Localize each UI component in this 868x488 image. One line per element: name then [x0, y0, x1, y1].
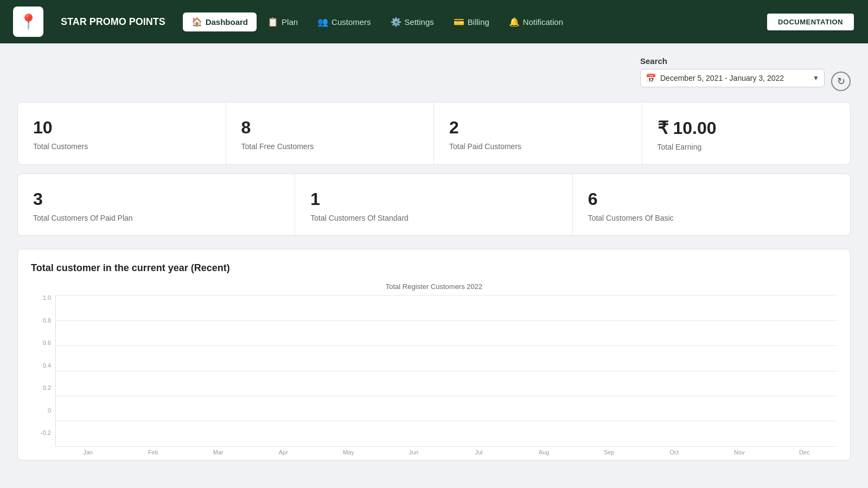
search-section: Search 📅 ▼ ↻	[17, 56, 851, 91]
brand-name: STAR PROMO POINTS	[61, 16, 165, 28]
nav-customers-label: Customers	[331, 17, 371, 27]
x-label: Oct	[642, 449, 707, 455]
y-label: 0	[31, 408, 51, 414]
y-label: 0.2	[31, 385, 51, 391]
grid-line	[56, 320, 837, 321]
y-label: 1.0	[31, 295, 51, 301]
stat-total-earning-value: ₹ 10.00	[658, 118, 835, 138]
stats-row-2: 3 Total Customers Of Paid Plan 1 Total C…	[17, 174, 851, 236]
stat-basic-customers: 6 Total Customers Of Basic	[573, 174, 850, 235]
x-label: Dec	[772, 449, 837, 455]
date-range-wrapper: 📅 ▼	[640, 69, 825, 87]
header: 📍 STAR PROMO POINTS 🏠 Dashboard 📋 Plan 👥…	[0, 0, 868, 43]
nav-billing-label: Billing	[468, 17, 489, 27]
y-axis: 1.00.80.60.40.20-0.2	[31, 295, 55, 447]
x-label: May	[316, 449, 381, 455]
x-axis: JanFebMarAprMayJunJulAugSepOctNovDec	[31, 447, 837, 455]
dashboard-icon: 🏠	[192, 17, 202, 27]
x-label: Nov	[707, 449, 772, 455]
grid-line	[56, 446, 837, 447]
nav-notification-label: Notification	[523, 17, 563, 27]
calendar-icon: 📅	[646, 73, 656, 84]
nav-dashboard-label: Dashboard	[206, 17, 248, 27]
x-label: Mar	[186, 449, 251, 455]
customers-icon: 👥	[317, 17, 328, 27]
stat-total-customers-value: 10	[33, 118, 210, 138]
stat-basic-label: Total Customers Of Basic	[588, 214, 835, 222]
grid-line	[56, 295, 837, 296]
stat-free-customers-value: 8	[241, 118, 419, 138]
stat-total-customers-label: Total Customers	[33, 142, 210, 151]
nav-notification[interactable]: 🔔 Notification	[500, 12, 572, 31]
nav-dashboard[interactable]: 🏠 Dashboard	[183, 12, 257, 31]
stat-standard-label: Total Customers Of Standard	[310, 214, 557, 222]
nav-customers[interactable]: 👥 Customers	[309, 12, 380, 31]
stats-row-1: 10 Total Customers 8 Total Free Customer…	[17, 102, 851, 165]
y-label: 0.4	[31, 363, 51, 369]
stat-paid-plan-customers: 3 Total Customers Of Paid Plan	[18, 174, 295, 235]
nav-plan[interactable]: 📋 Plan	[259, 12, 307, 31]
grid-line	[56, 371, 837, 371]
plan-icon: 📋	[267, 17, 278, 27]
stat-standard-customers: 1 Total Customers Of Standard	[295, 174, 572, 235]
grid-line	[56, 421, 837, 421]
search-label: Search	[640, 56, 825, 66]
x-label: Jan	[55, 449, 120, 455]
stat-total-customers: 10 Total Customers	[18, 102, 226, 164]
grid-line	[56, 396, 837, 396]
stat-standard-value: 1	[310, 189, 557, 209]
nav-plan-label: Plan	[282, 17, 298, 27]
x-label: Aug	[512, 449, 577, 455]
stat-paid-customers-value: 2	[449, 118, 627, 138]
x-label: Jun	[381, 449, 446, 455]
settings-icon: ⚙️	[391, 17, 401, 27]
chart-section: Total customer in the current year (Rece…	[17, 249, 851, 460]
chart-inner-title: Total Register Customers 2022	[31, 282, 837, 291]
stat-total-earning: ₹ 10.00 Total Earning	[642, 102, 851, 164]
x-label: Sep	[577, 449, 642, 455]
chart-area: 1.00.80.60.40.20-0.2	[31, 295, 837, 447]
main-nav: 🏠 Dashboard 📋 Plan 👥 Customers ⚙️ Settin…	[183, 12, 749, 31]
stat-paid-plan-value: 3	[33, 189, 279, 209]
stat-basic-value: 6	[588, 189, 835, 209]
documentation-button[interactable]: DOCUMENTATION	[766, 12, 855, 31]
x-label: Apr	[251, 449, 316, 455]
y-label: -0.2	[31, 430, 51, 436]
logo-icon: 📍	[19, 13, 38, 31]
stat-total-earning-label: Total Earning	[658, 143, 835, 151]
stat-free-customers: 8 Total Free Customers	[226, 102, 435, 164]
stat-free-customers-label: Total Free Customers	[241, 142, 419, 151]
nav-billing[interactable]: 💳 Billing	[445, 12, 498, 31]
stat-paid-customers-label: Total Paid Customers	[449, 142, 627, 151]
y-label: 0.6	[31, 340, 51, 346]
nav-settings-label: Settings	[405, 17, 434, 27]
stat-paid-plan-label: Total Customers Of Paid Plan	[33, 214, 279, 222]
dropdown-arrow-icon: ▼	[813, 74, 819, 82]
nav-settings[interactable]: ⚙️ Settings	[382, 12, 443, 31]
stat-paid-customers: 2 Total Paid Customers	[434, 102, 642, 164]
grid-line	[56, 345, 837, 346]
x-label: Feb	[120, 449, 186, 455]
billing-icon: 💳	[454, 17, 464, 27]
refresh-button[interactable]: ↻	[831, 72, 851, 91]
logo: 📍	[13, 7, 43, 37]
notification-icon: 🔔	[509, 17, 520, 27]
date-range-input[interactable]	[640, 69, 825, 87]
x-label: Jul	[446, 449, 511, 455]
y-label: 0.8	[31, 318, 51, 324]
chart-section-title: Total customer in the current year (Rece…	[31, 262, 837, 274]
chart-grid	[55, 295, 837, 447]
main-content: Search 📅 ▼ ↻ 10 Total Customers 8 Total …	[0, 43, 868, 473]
----
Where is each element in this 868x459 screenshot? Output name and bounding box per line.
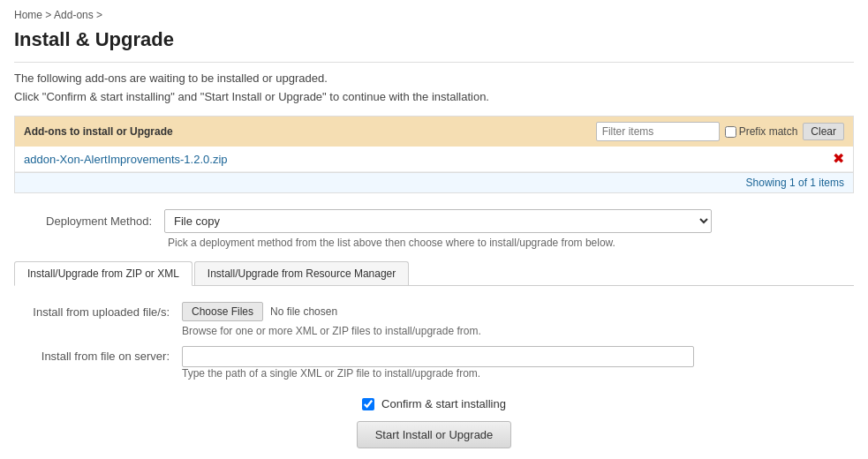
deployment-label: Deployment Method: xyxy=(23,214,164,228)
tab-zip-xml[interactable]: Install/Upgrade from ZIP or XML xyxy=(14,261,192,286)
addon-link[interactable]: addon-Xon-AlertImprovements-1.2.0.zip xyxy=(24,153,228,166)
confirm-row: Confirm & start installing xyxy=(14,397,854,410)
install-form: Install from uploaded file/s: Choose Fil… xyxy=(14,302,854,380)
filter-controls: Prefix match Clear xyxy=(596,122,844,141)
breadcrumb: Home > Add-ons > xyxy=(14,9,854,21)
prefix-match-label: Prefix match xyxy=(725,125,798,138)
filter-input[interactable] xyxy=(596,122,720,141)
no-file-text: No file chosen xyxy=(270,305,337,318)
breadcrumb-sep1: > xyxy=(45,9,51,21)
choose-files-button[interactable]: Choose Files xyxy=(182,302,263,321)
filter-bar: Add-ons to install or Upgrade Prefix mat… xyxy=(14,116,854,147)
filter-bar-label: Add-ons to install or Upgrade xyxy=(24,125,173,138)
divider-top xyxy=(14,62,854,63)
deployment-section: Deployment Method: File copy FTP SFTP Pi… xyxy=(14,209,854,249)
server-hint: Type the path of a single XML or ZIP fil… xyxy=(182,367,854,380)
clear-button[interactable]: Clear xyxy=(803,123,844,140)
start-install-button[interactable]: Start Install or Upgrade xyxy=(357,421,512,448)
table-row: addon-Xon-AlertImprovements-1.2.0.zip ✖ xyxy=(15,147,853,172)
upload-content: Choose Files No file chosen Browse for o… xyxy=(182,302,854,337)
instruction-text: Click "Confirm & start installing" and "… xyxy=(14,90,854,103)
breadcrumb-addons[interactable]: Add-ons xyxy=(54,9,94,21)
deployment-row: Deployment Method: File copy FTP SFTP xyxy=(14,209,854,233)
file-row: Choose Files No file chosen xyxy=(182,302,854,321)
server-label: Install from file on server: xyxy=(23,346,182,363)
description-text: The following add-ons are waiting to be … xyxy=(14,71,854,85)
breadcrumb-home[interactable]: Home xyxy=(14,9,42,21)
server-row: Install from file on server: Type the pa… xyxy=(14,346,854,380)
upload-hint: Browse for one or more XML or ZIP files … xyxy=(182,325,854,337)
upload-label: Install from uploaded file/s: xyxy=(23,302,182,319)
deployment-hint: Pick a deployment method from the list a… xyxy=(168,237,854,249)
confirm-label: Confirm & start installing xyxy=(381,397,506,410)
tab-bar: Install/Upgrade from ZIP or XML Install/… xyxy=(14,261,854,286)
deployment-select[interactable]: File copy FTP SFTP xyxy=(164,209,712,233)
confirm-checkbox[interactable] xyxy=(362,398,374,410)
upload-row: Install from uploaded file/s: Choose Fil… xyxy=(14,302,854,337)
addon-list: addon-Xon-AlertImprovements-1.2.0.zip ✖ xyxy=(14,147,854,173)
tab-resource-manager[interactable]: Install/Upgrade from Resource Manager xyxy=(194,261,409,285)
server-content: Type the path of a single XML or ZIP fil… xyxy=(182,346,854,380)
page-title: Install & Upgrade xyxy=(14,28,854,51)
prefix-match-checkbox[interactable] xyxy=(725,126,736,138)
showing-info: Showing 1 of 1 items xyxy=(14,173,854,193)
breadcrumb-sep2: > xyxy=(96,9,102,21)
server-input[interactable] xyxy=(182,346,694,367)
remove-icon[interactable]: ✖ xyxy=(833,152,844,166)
----
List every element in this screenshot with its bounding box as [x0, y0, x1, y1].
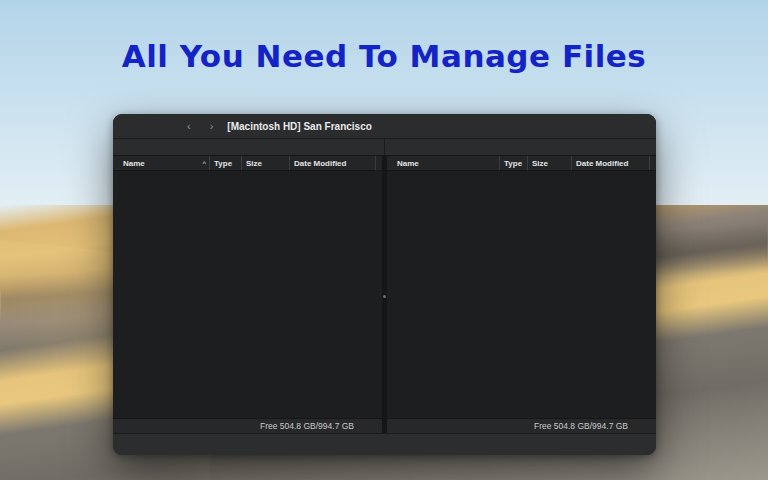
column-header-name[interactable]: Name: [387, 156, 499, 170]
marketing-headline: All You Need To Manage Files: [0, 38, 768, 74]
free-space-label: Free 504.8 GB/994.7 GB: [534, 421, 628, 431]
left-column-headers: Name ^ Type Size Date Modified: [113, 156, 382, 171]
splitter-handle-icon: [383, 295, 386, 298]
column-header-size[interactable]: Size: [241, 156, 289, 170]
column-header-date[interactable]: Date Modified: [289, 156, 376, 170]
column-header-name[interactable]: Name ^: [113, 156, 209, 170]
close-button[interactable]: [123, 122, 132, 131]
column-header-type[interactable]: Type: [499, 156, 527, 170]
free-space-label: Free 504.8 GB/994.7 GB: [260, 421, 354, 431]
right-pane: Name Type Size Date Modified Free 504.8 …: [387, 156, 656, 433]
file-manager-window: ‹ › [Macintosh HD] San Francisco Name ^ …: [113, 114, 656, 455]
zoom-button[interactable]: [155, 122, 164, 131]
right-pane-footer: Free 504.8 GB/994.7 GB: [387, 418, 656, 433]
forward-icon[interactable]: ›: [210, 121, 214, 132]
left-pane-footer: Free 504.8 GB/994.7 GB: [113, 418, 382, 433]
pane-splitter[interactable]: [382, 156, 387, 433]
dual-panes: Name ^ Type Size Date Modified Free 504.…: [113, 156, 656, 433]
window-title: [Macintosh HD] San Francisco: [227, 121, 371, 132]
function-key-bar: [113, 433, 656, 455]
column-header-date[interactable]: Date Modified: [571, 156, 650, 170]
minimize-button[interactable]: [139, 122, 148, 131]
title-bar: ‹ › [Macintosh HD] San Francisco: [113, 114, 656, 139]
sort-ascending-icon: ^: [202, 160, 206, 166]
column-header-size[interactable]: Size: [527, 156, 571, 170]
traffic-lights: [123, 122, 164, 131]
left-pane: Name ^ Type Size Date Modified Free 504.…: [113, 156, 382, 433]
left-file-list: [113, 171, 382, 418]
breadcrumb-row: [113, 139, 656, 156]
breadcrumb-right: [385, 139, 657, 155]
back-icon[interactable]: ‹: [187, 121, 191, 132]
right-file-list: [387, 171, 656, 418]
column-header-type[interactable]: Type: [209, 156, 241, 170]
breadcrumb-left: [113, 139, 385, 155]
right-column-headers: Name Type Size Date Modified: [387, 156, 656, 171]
----
Action item
If a line of the data contains "this", copy it out.

Exercise answer
Localize each UI component in this 868x488 image. One line per element: name then [x0, y0, x1, y1].
Where is each element in this 868x459 screenshot? Output name and bounding box per line.
List every element in this screenshot with its bounding box as [x0, y0, x1, y1].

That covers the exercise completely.